**YOUR ASSIGNMENT**.
Every record should be copied exactly, except that pictures are to be omitted.

**SOURCE INFORMATION**.
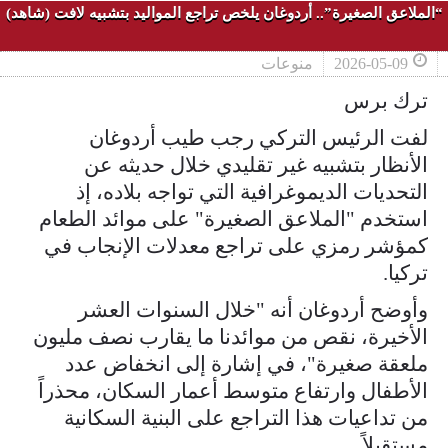
“الملاعق الصغيرة”.. أردوغان يلخص تراجع المواليد بتشبيه لافت (شاهد)
2026-05-09
منوعات
ترك برس
لفت الرئيس التركي رجب طيب أردوغان
الأنظار بتشبيه غير تقليدي خلال حديثه عن
التحديات الديموغرافية التي تواجه بلاده، إذ
استخدم "الملاعق الصغيرة" على موائد الطعام
كمؤشر رمزي على تراجع معدلات الإنجاب في
تركيا.
وأوضح أردوغان أنه "خلال السنوات العشر
الأخيرة، نقص من موائدنا ما يقارب نصف مليون
ملعقة صغيرة"، في إشارة إلى انخفاض عدد
الأطفال وارتفاع متوسط أعمار السكان، محذراً
من تداعيات هذا التراجع على البنية السكانية
مستقبلاً.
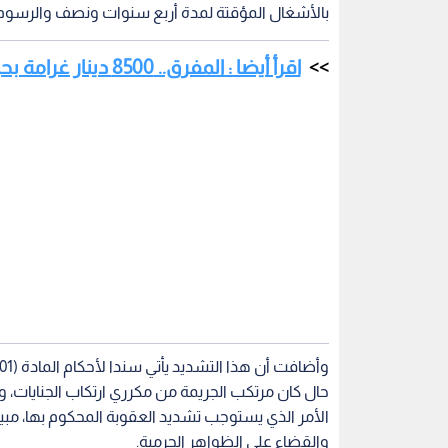
بالأشغال المؤقتة لمدة أربع سنوات ونصف والرسوم
اقرأ أيضا : المفرق.. 8500 دينار غرامة بحق 17 شخصا أسهموا في نشر كورونا
الأمر الذي يستوجب تشديد العقوبة المحكوم بها، مبين
والقضاء على الظواهر الجرمية.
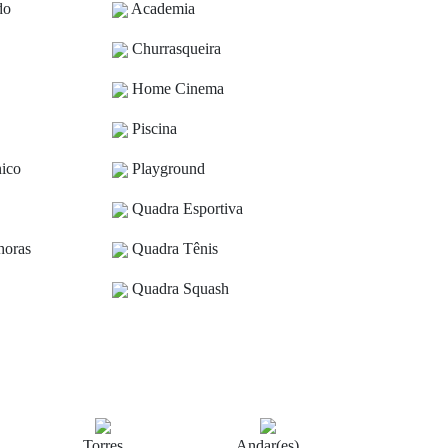
do
Academia
Churrasqueira
Home Cinema
Piscina
nico
Playground
Quadra Esportiva
horas
Quadra Tênis
Quadra Squash
Torres
Andar(es)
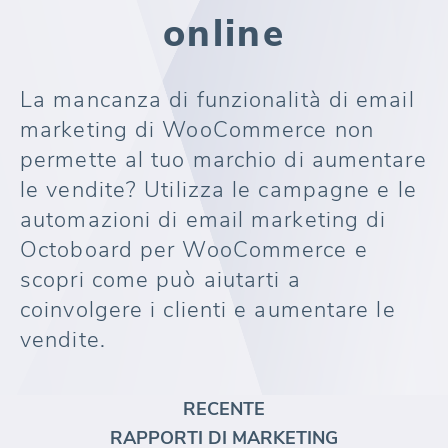
online
La mancanza di funzionalità di email
marketing di WooCommerce non
permette al tuo marchio di aumentare
le vendite? Utilizza le campagne e le
automazioni di email marketing di
Octoboard per WooCommerce e
scopri come può aiutarti a
coinvolgere i clienti e aumentare le
vendite.
RECENTE
RAPPORTI DI MARKETING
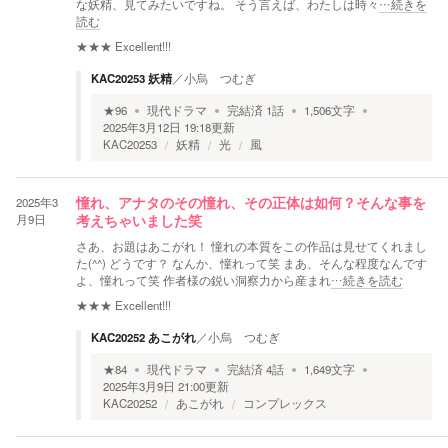
な妖精、見てみたいですね。 そう言えば、わたしは時々
…続きを
読む
★★★
Excellent!!!
KAC20253 妖精
／
小烏 つむぎ
★
96
現代ドラマ
完結済
1
話
1,506
文字
2025年3月12日 19:18
更新
KAC20253
妖精
光
風
2025年3
憧れ、アナタのその憧れ、その正体は如何？そんな事を
月9日
考えちゃいました笑
さあ、お題はあこがれ！ 憧れの本質をこの作品は見せてくれまし
た(^^) どうです？ なんか、憧れって笑 まあ、そんな程度なんです
よ、憧れって笑 作者様の鋭い洞察力から産まれ
…続きを読む
★★★
Excellent!!!
KAC20252 あこがれ
／
小烏 つむぎ
★
84
現代ドラマ
完結済
4
話
1,649
文字
2025年3月9日 21:00
更新
KAC20252
あこがれ
コンプレックス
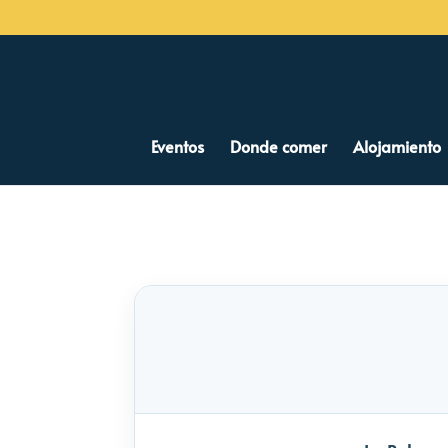
Eventos
Donde comer
Alojamiento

**ANSWER SECTION**.
“الملاعق الصغيرة”.. أردوغان يلخص تراجع المواليد بتشبيه لافت (شاهد)
2026-05-09
منوعات
ترك برس
لفت الرئيس التركي رجب طيب أردوغان
الأنظار بتشبيه غير تقليدي خلال حديثه عن
التحديات الديموغرافية التي تواجه بلاده، إذ
استخدم "الملاعق الصغيرة" على موائد الطعام
كمؤشر رمزي على تراجع معدلات الإنجاب في
تركيا.
وأوضح أردوغان أنه "خلال السنوات العشر
الأخيرة، نقص من موائدنا ما يقارب نصف مليون
ملعقة صغيرة"، في إشارة إلى انخفاض عدد
الأطفال وارتفاع متوسط أعمار السكان، محذراً
من تداعيات هذا التراجع على البنية السكانية
مستقبلاً.
بالأشغال المؤقتة لمدة أربع سنوات ونصف والرسوم
اقرأ أيضا : المفرق.. 8500 دينار غرامة بحق 17 شخصا أسهموا في نشر كورونا
الأمر الذي يستوجب تشديد العقوبة المحكوم بها، مبين
والقضاء على الظواهر الجرمية.
do
Academia
Churrasqueira
Home Cinema
Piscina
nico
Playground
Quadra Esportiva
horas
Quadra Tênis
Quadra Squash
Torres
Andar(es)
online
La mancanza di funzionalità di email
marketing di WooCommerce non
permette al tuo marchio di aumentare
le vendite? Utilizza le campagne e le
automazioni di email marketing di
Octoboard per WooCommerce e
scopri come può aiutarti a
coinvolgere i clienti e aumentare le
vendite.
RECENTE
RAPPORTI DI MARKETING
な妖精、見てみたいですね。 そう言えば、わたしは時々
…続きを
読む
★★★
Excellent!!!
KAC20253 妖精
／
小烏 つむぎ
★
96
現代ドラマ
完結済
1
話
1,506
文字
2025年3月12日 19:18
更新
KAC20253
妖精
光
風
2025年3
憧れ、アナタのその憧れ、その正体は如何？そんな事を
月9日
考えちゃいました笑
さあ、お題はあこがれ！ 憧れの本質をこの作品は見せてくれまし
た(^^) どうです？ なんか、憧れって笑 まあ、そんな程度なんです
よ、憧れって笑 作者様の鋭い洞察力から産まれ
…続きを読む
★★★
Excellent!!!
KAC20252 あこがれ
／
小烏 つむぎ
★
84
現代ドラマ
完結済
4
話
1,649
文字
2025年3月9日 21:00
更新
KAC20252
あこがれ
コンプレックス
Eventos
Donde comer
Alojamiento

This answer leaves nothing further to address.